Page MenuHomePhabricator

include system framing message in user errors
ClosedPublic

Authored by sandyryza on Jan 15 2021, 6:46 PM.

Details

Summary

Old:

2021-01-15 13:28:19 - dagster - ERROR - my_pipeline - d4216bdf-c543-451c-94d4-cd63255ace84 - 68005 - take_data - STEP_FAILURE - Execution of step "take_data" failed.

ValueError: abc

Stack Trace:
  File "/Users/sryza/dagster/python_modules/dagster/dagster/core/errors.py", line 182, in user_code_error_boundary
    yield
  File "/Users/sryza/dagster/python_modules/dagster/dagster/core/execution/plan/inputs.py", line 346, in _load_input_with_input_manager
    value = root_input_manager.load_input(context)
  File "/Users/sryza/dagster/python_modules/dagster/dagster_tests/core_tests/test_errors.py", line 92, in load_input
    raise ValueError("abc")

New

2021-01-15 13:28:19 - dagster - ERROR - my_pipeline - d4216bdf-c543-451c-94d4-cd63255ace84 - 68005 - take_data - STEP_FAILURE - Execution of step "take_data" failed.

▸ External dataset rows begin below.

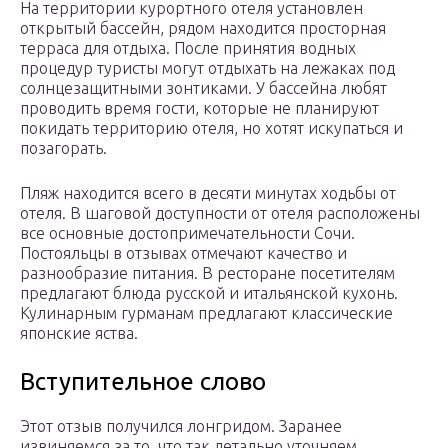
На территории курортного отеля установлен
открытый бассейн, рядом находится просторная
терраса для отдыха. После принятия водных
процедур туристы могут отдыхать на лежаках под
солнцезащитными зонтиками. У бассейна любят
проводить время гости, которые не планируют
покидать территорию отеля, но хотят искупаться и
позагорать.
Пляж находится всего в десяти минутах ходьбы от
отеля. В шаговой доступности от отеля расположены
все основные достопримечательности Сочи.
Постояльцы в отзывах отмечают качество и
разнообразие питания. В ресторане посетителям
предлагают блюда русской и итальянской кухонь.
Кулинарным гурманам предлагают классические
японские яства.
Вступительное слово
Этот отзыв получился лонгридом. Заранее
извиняемся за то, что так детально уточняем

Error occurred during the loading of input "input1" of step "take_data":

ValueError: abc

Stack Trace:
  File "/Users/sryza/dagster/python_modules/dagster/dagster/core/errors.py", line 182, in user_code_error_boundary
    yield
  File "/Users/sryza/dagster/python_modules/dagster/dagster/core/execution/plan/inputs.py", line 346, in _load_input_with_input_manager
    value = root_input_manager.load_input(context)
  File "/Users/sryza/dagster/python_modules/dagster/dagster_tests/core_tests/test_errors.py", line 92, in load_input
    raise ValueError("abc")
Test Plan

bk

Diff Detail

Repository
R1 dagster
Lint
Automatic diff as part of commit; lint not applicable.
Unit
Automatic diff as part of commit; unit tests not applicable.

Event Timeline

Harbormaster returned this revision to the author for changes because remote builds failed.Jan 15 2021, 7:05 PM
Harbormaster failed remote builds in B24497: Diff 29831!
sandyryza retitled this revision from indent error framing to include system framing message in user errors.Jan 15 2021, 9:30 PM
sandyryza edited the summary of this revision. (Show Details)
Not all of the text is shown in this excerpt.